> **WHAT YOU WILL DO**:
Scan the material below, then work out how many of its lines contain the word "instances"; reply with that number only.

>>>>>

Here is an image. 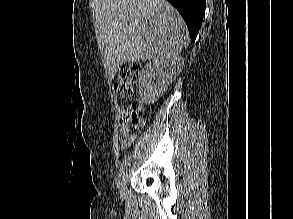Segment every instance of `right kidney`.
Wrapping results in <instances>:
<instances>
[{
    "instance_id": "right-kidney-1",
    "label": "right kidney",
    "mask_w": 293,
    "mask_h": 219,
    "mask_svg": "<svg viewBox=\"0 0 293 219\" xmlns=\"http://www.w3.org/2000/svg\"><path fill=\"white\" fill-rule=\"evenodd\" d=\"M184 65L181 56L155 58L142 69L139 78L140 99L147 104L158 100L175 80Z\"/></svg>"
}]
</instances>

<<<<<

> **REPLY TO THE EXERCISE**:
3